ATF’s Fire Research Laboratory (FRL) in Maryland is routinely contacted by investigators to perform forensic fire testing and collect scientific data related to local, state and federal cases. The below videos show an experiment for one of those cases involving a fire pit that lead to a death.
The FRL conducted 17 fire tests in the Large Burn Room to test a witness statement that the flames from the fire pit may have entered the gasoline container (which didn’t have a spout installed), creating a momentary flame jet that engulfed the victim as they passed by the fire pit. A sample of the liquid found in the actual fire scene container was analyzed and determined to be a mixture of gasoline and heavy petroleum distillate. A witness said that the diesel mixture within the 2-gallon container was collected during the cleaning of contaminated fuel pump lines as part of a job servicing fuel pumps.
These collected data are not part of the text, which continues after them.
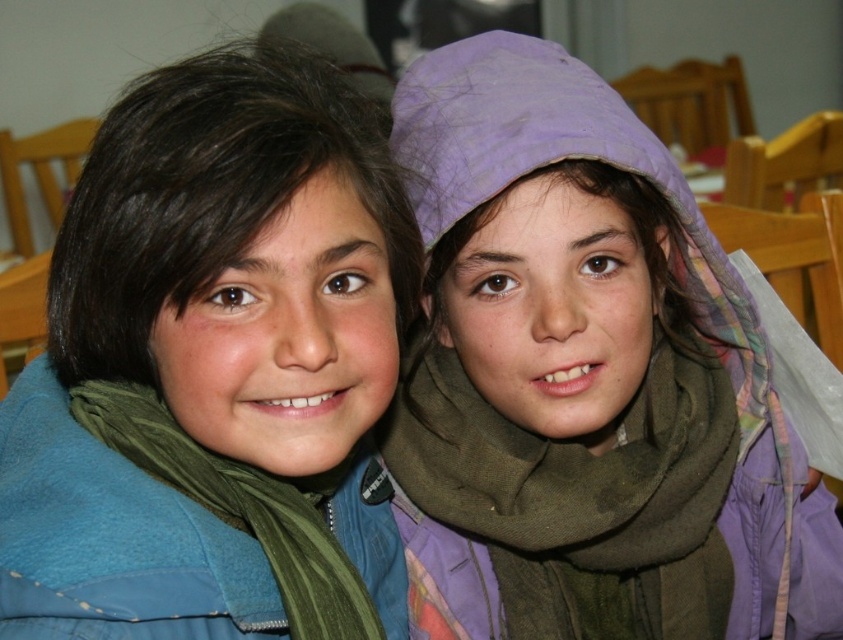 You are a photographer adjusting the camera focus. You need to ensure both the green fleece jacket at left and the green matte scarf at lower left are in focus. Which object should you adjust the focus on first to account for their sizes?

The green fleece jacket at left has a greater height compared to the green matte scarf at lower left, so you should focus on the larger green fleece jacket at left first to ensure proper focus on both objects.

You are a photographer trying to adjust the lighting for a photo of the purple fabric headscarf at upper right and the green fabric scarf at center. Which scarf is covering the other one?

The purple fabric headscarf at upper right is positioned over the green fabric scarf at center, so it is covering it.

You are a photographer setting up a shot of two children. You need to place a small prop between the two points marked in the image. Given that point (518, 166) is closer to you than point (449, 484), where should you position the prop so it appears centered between them in the photo?

The prop should be placed closer to point (518, 166) since it is nearer to the viewer, ensuring the prop appears centered between both points in the photo. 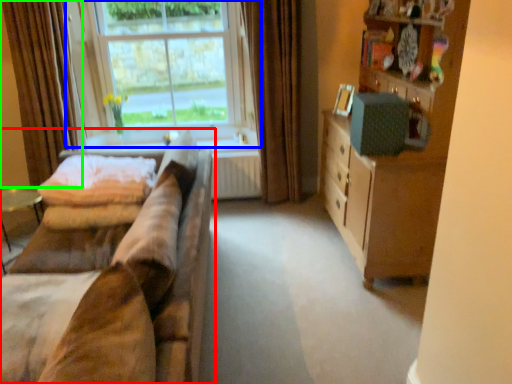 Question: Estimate the real-world distances between objects in this image. Which object is closer to studio couch (highlighted by a red box), window (highlighted by a blue box) or curtain (highlighted by a green box)?

Choices:
 (A) window
 (B) curtain

Answer: (A) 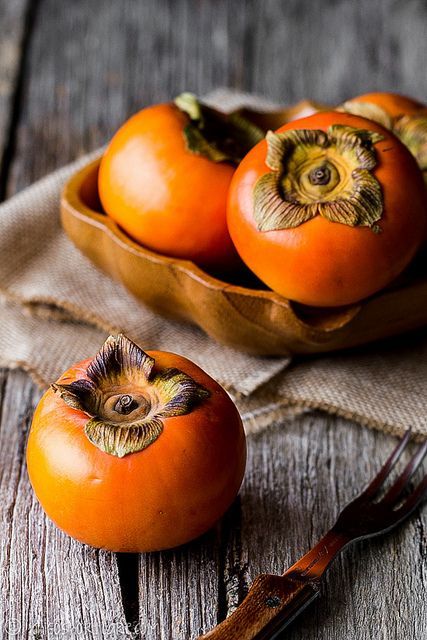 This screenshot has width=427, height=640. What are the coordinates of `grain of wood` in the screenshot? It's located at (42, 593), (31, 585), (11, 523), (29, 513). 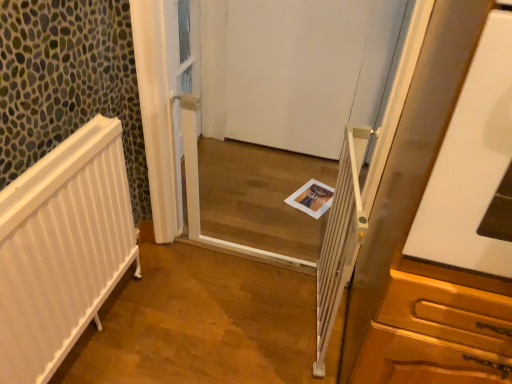 Find the location of a particular element. This screenshot has height=384, width=512. empty space that is ontop of white paper magazine at center is located at coordinates (310, 193). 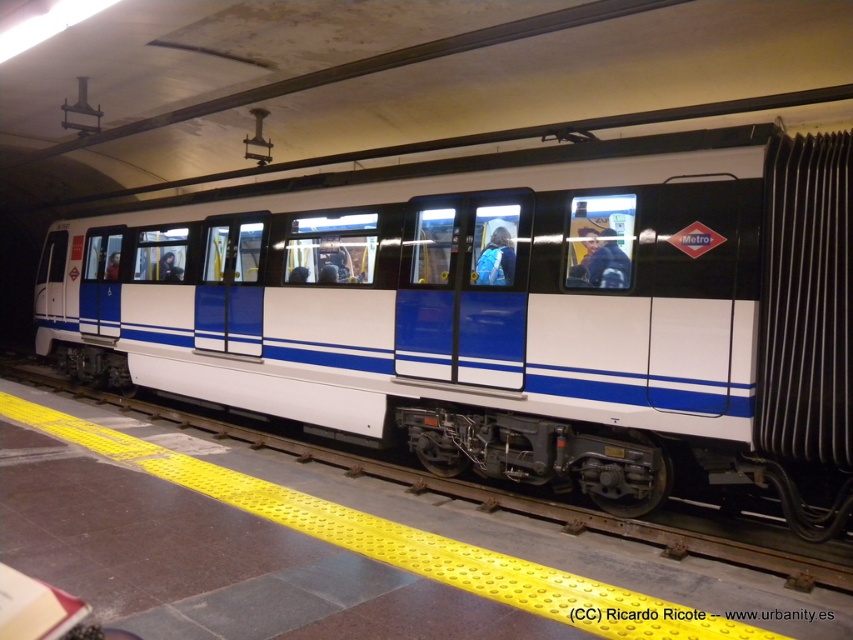 Question: Observing the image, what is the correct spatial positioning of blue fabric backpack at center in reference to dark blue fabric jacket at center?

Choices:
 (A) left
 (B) right

Answer: (B)

Question: Can you confirm if white glossy train at center is positioned below matte blue jacket at center?

Choices:
 (A) no
 (B) yes

Answer: (B)

Question: Which point is closer to the camera taking this photo?

Choices:
 (A) (611, 234)
 (B) (503, 259)
 (C) (171, 266)
 (D) (328, 300)

Answer: (A)

Question: Which point appears closest to the camera in this image?

Choices:
 (A) (157, 269)
 (B) (585, 284)
 (C) (201, 195)

Answer: (B)

Question: In this image, where is white glossy train at center located relative to blue fabric backpack at center?

Choices:
 (A) right
 (B) left

Answer: (B)

Question: Estimate the real-world distances between objects in this image. Which object is closer to the matte blue jacket at center?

The container was said to be less than 1/4 full at the time of the incident.
For safety purposes, an apparatus was constructed to allow the gasoline container to be remotely poured from an enclosure. Since the results could not be assumed in advance, lighting the fire directly with a lighter in hand would have been dangerous.
In these videos, the container is positioned above a natural gas burner and poured 10 ounces of gasoline without a nozzle in place. The gasoline was "weathered" or evaporated to 75% of its original mass.
As the container tilts over the flames, a large flame jet rapidly develops from the mouth of the container and extends in excess of 6.5 feet without warning and without damaging the container. The flames result in sustained head-to-toe burning to a mannequin placed at the same distance the victim was from the fire pit.
Flame jetting was only observed when “weathered” gasoline was utilized. It occurred when the gasoline container was tilted and the vapors were poured from the mouth of the container; when burner flames came in direct contact with the mouth of the gasoline container (piloted ignition) and when burner flames were several inches from the mouth of the gasoline container at the time of ignition (non-piloted ignition).
Testing indicated that flame jetting typically occurred less than five seconds after liquid began to pour from the mouth of the container. The entire jetting event lasted less than one second, with no observable warning signs prior to the phenomenon. When jetting did occur, there was no evidence damage to the container. The length of the flame jet was dependent the total quantity of liquid, the mixture ratio and the percentage that the gasoline was “weathered.”